WHAT YOU ARE ASKED TO DO: Once you find a line containing the word "filter" in the entries below, copy it.

Document understanding data
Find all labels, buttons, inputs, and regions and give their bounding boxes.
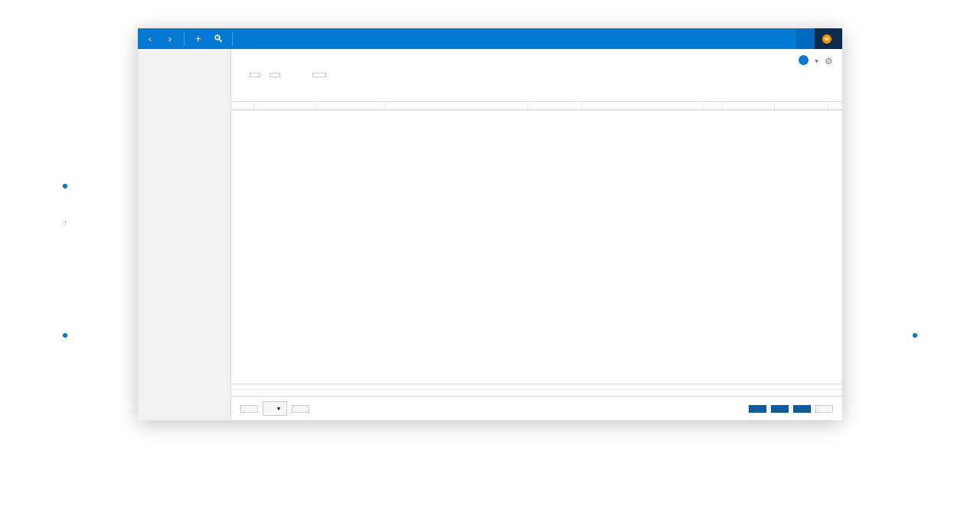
- edit-button[interactable]: [793, 405, 811, 413]
- filter-bar: [231, 70, 842, 83]
- fetch-button[interactable]: [292, 405, 309, 413]
- action-bar: ▾: [231, 396, 842, 420]
- new-expense-button[interactable]: [771, 405, 789, 413]
- tab-bar: [231, 83, 842, 102]
- topbar-user[interactable]: [796, 28, 815, 49]
- col-opt[interactable]: [704, 102, 723, 110]
- col-emp[interactable]: [317, 102, 386, 110]
- col-vz[interactable]: [386, 102, 528, 110]
- col-saldo[interactable]: [775, 102, 828, 110]
- delete-button[interactable]: [815, 405, 833, 413]
- table-body: [231, 110, 842, 384]
- table-header: [231, 102, 842, 110]
- summary-row: [231, 384, 842, 389]
- sidebar: [138, 49, 231, 420]
- sidebar-items: [138, 49, 230, 58]
- main: ▾ ⚙: [231, 49, 842, 420]
- topbar: ‹ › + 🔍︎ w: [138, 28, 842, 49]
- date-from-input[interactable]: [250, 73, 260, 77]
- details-button[interactable]: [240, 405, 258, 413]
- topbar-nav: ‹ › + 🔍︎: [138, 31, 230, 47]
- date-to-input[interactable]: [270, 73, 280, 77]
- today-button[interactable]: [312, 73, 326, 77]
- new-income-button[interactable]: [749, 405, 766, 413]
- more-button[interactable]: ▾: [263, 401, 287, 416]
- col-date[interactable]: [254, 102, 317, 110]
- nav-add-icon[interactable]: +: [191, 31, 206, 47]
- col-betrag[interactable]: [723, 102, 775, 110]
- filter-count-badge: [799, 55, 808, 65]
- nav-search-icon[interactable]: 🔍︎: [211, 31, 226, 47]
- topbar-logo: w: [815, 28, 842, 49]
- app-window: ‹ › + 🔍︎ w: [138, 28, 842, 420]
- col-status[interactable]: [231, 102, 254, 110]
- col-kto[interactable]: [528, 102, 582, 110]
- gear-icon[interactable]: ⚙: [825, 56, 833, 67]
- dropdown-icon[interactable]: ▾: [815, 57, 818, 65]
- nav-forward-icon[interactable]: ›: [162, 31, 178, 47]
- main-header: ▾ ⚙: [231, 49, 842, 70]
- nav-back-icon[interactable]: ‹: [142, 31, 158, 47]
- logo-mark-icon: w: [822, 34, 831, 44]
- col-kat[interactable]: [582, 102, 704, 110]
- legend: [231, 389, 842, 396]
- filter-label[interactable]: [799, 55, 808, 67]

ANSWER SECTION:
- filter-bar: [231, 70, 842, 83]
- filter-count-badge: [799, 55, 808, 65]
- filter-label[interactable]: [799, 55, 808, 67]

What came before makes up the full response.